Content starts

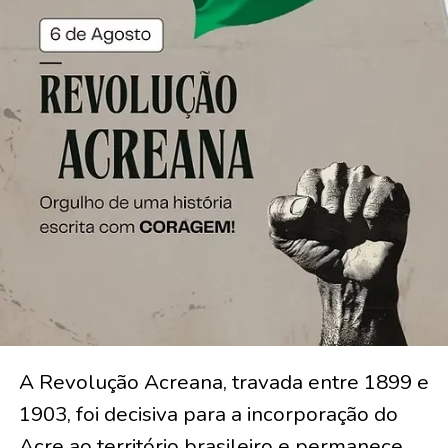
A Revolução Acreana, travada entre 1899 e
1903, foi decisiva para a incorporação do
Acre ao território brasileiro e permanece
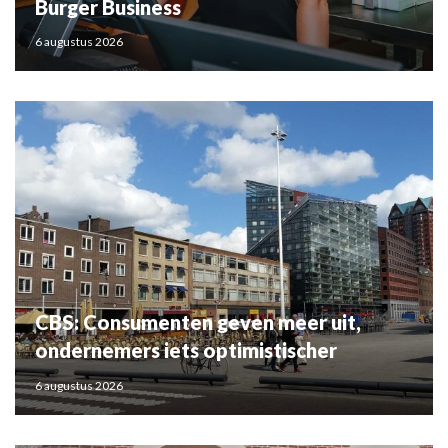
Burger Business
6 augustus 2026
CBS: Consumenten geven meer uit,
ondernemers iets optimistischer
6 augustus 2026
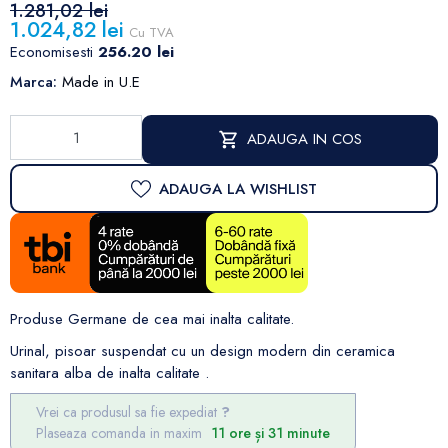
1.281,02 lei
1.024,82 lei
Cu TVA
Economisesti
256.20 lei
Marca:
Made in U.E
ADAUGA IN COS
ADAUGA LA WISHLIST
Produse Germane de cea mai inalta calitate.
Urinal, pisoar suspendat cu un design modern din ceramica
sanitara alba de inalta calitate .
Vrei ca produsul sa fie expediat
Plaseaza comanda in maxim
11 ore și 31 minute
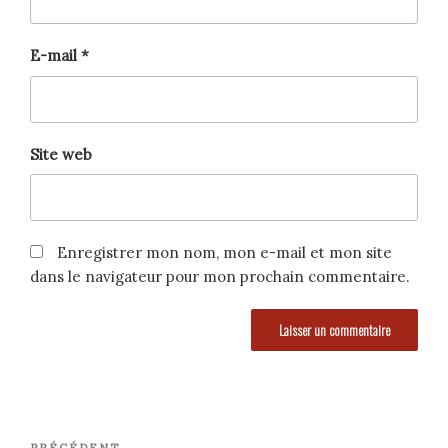
E-mail
*
Site web
Enregistrer mon nom, mon e-mail et mon site
dans le navigateur pour mon prochain commentaire.
Navigation
PRÉCÉDENT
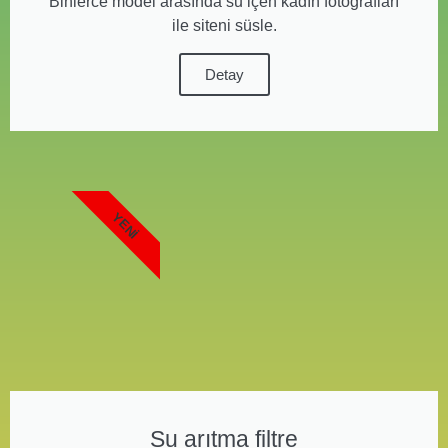
Binlerce model arasında su içen kadın fotoğrafları
ile siteni süsle.
Detay
YENI
Su arıtma filtre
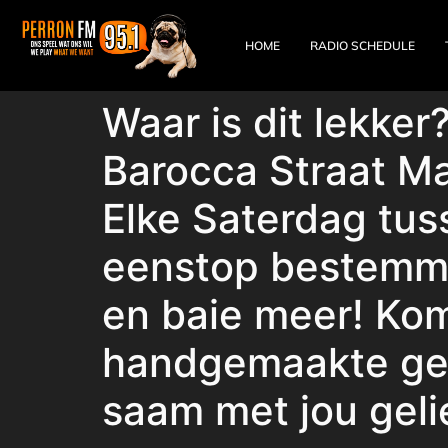
HOME
RADIO SCHEDULE
Waar is dit lekker
Barocca Straat M
Elke Saterdag tuss
eenstop bestemmin
en baie meer! Kom
handgemaakte ges
saam met jou geli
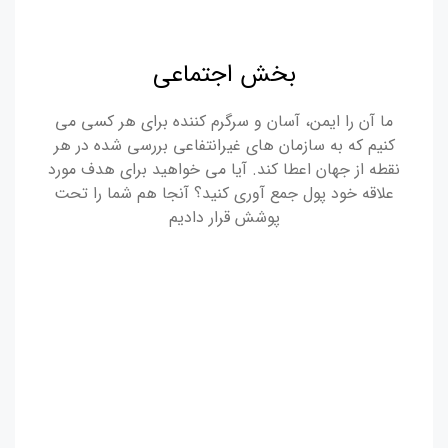
بخش اجتماعی
ما آن را ایمن، آسان و سرگرم کننده برای هر کسی می
کنیم که به سازمان های غیرانتفاعی بررسی شده در هر
نقطه از جهان اعطا کند. آیا می خواهید برای هدف مورد
علاقه خود پول جمع آوری کنید؟ آنجا هم شما را تحت
پوشش قرار دادیم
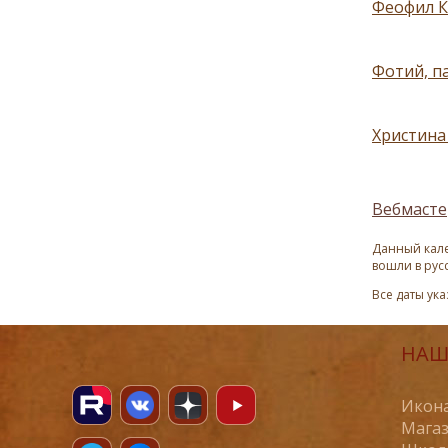
Феофил К
Фотий, п
Христина 
Вебмасте
Данный кале
вошли в рус
Все даты ук
НАШ
Икона
Магаз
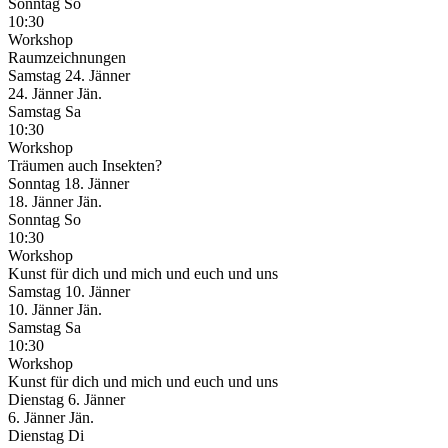
Sonntag
So
10:30
Workshop
Raumzeichnungen
Samstag
24. Jänner
24.
Jänner
Jän.
Samstag
Sa
10:30
Workshop
Träumen auch Insekten?
Sonntag
18. Jänner
18.
Jänner
Jän.
Sonntag
So
10:30
Workshop
Kunst für dich und mich und euch und uns
Samstag
10. Jänner
10.
Jänner
Jän.
Samstag
Sa
10:30
Workshop
Kunst für dich und mich und euch und uns
Dienstag
6. Jänner
6.
Jänner
Jän.
Dienstag
Di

Content ends

Return the material in full, word for word, and skip the pictures.

Solution to the exercise:
A Revolução Acreana, travada entre 1899 e
1903, foi decisiva para a incorporação do
Acre ao território brasileiro e permanece
Burger Business
6 augustus 2026
CBS: Consumenten geven meer uit,
ondernemers iets optimistischer
6 augustus 2026
1.281,02 lei
1.024,82 lei
Cu TVA
Economisesti
256.20 lei
Marca:
Made in U.E
ADAUGA IN COS
ADAUGA LA WISHLIST
Produse Germane de cea mai inalta calitate.
Urinal, pisoar suspendat cu un design modern din ceramica
sanitara alba de inalta calitate .
Vrei ca produsul sa fie expediat
Plaseaza comanda in maxim
11 ore și 31 minute
E-mail
*
Site web
Enregistrer mon nom, mon e-mail et mon site
dans le navigateur pour mon prochain commentaire.
Navigation
PRÉCÉDENT
Binlerce model arasında su içen kadın fotoğrafları
ile siteni süsle.
Detay
YENI
Su arıtma filtre
HOME
RADIO SCHEDULE
Waar is dit lekker
Barocca Straat M
Elke Saterdag tuss
eenstop bestemmin
en baie meer! Kom
handgemaakte ges
saam met jou geli
بخش اجتماعی
ما آن را ایمن، آسان و سرگرم کننده برای هر کسی می
کنیم که به سازمان های غیرانتفاعی بررسی شده در هر
نقطه از جهان اعطا کند. آیا می خواهید برای هدف مورد
علاقه خود پول جمع آوری کنید؟ آنجا هم شما را تحت
پوشش قرار دادیم
Феофил К
Фотий, п
Христина 
Вебмасте
Данный кале
вошли в рус
Все даты ук
НАШ
Икона
Магаз
Sonntag
So
10:30
Workshop
Raumzeichnungen
Samstag
24. Jänner
24.
Jänner
Jän.
Samstag
Sa
10:30
Workshop
Träumen auch Insekten?
Sonntag
18. Jänner
18.
Jänner
Jän.
Sonntag
So
10:30
Workshop
Kunst für dich und mich und euch und uns
Samstag
10. Jänner
10.
Jänner
Jän.
Samstag
Sa
10:30
Workshop
Kunst für dich und mich und euch und uns
Dienstag
6. Jänner
6.
Jänner
Jän.
Dienstag
Di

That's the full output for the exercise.